Along with an excellent team of 5 research assistants, I have spent the summer doing all kinds of empirical work: historical digging into colonial articulations of nationalism, quantitative data on security force casualties, case studies of state-armed group interactions, and codings of armed orders, among various other things (like Sri Lankan election turnout from the 1980s). This is all related in some way to my current book project on armed politics in South Asia.

One of my RA’s organized data on police fatalities in Balochistan (from the Balochistan Police website – I’ve been amazed by what you can find if you go looking, if you know where to look).

This is obviously limited in numerous ways: starts in 1979 (after the 1973-77 conflict), is only the Police (not Army or FC), and does not include either militant or civilian casualties. Plus violence alone doesn’t tell us about many important parts of state-armed group interaction. But it does have the virtue of not being reliant on press coverage, which can be very problematic, and it shows us where and when provincial forces have been most involved in some form of direct conflict.
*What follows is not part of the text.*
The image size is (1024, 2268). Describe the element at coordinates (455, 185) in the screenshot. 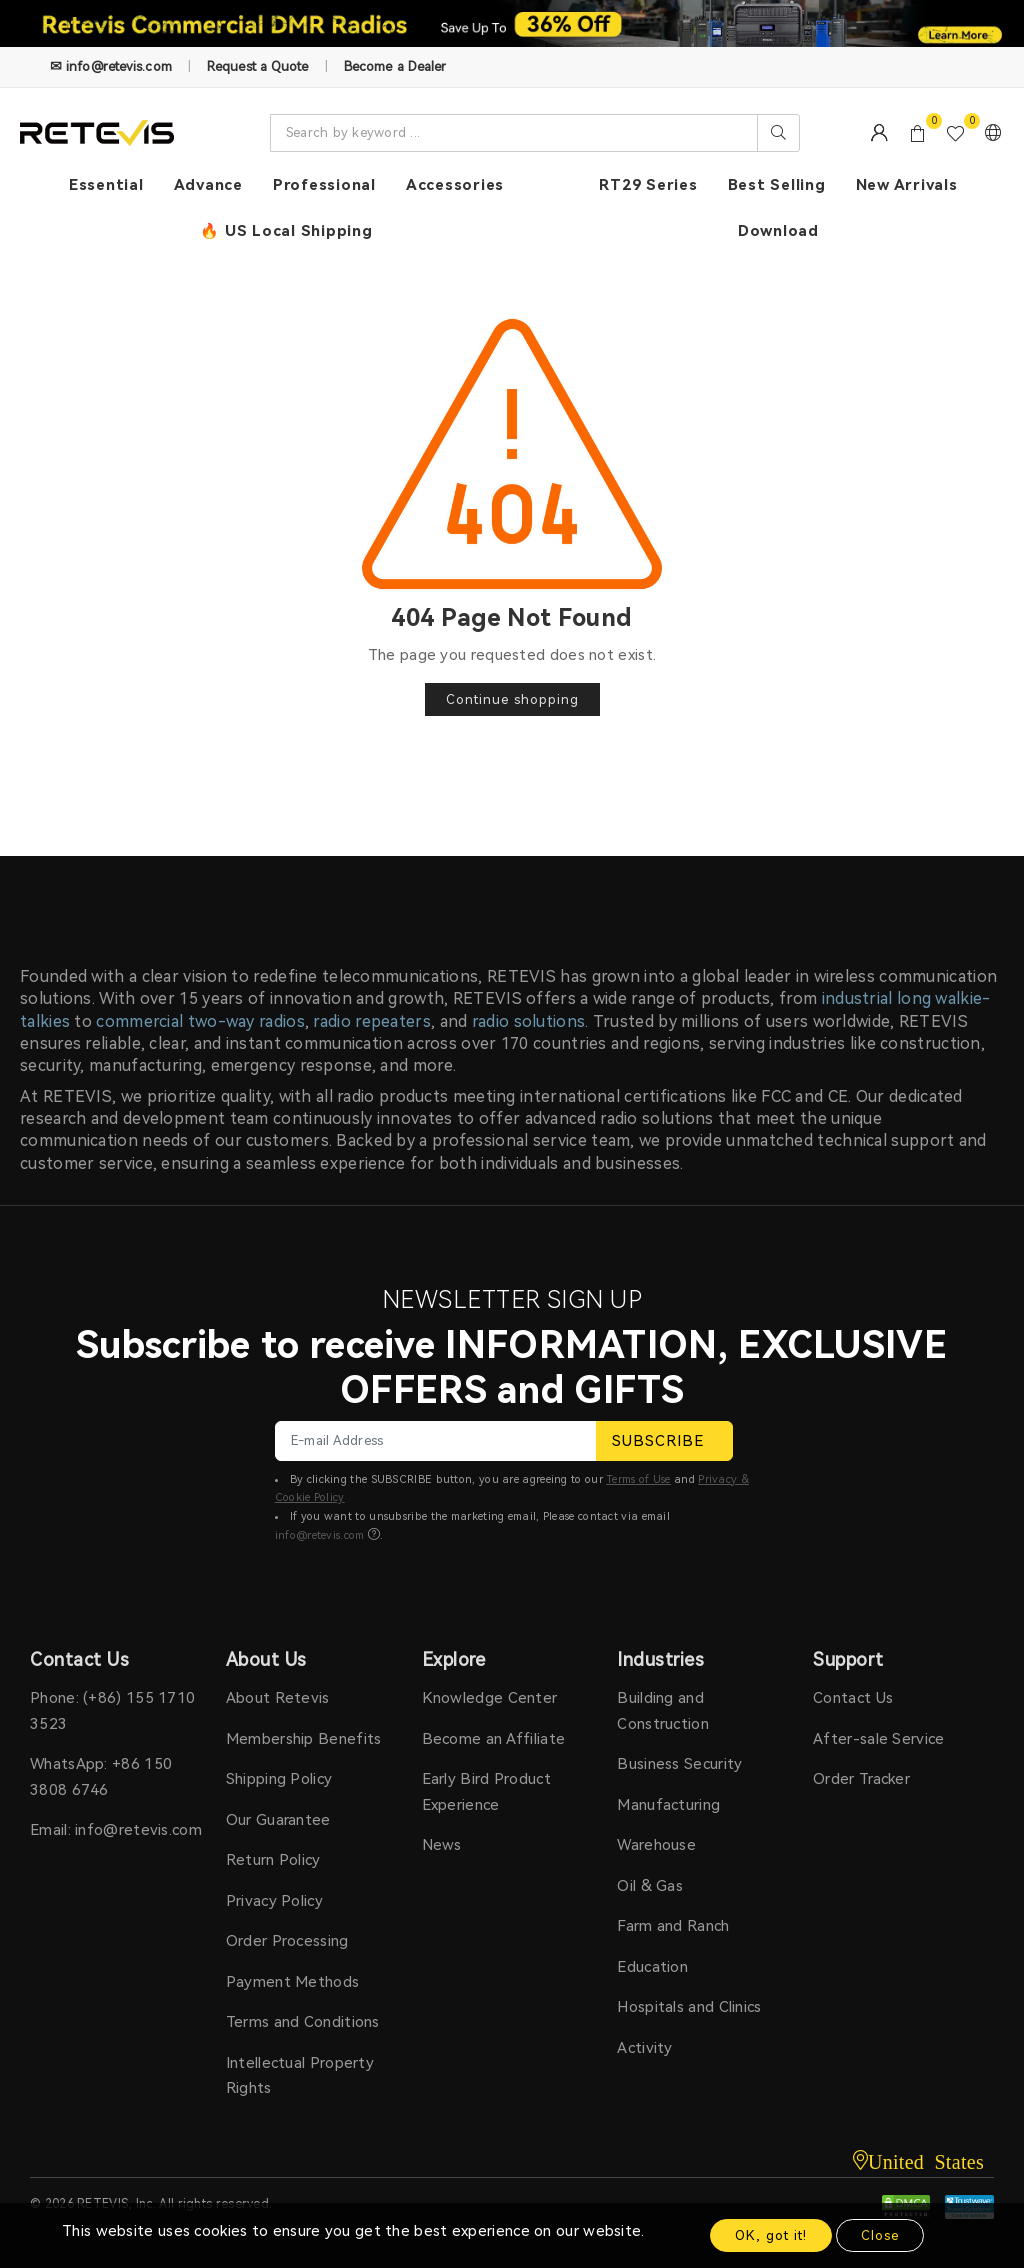

I see `Accessories` at that location.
Here’s a graph of fatalities over time; the spike in the mid-2000s is unsurprising given the return of war to Balochistan, but it’s remarkable how much more violent the last decade has been than the previous two decades:

BalochPoliceKIAGraph8-25-16JPG

 

We need to clean up various aspects of the data moving forward (especially to nail it down spatially), but it will be among the first of the datasets that the project will be releasing.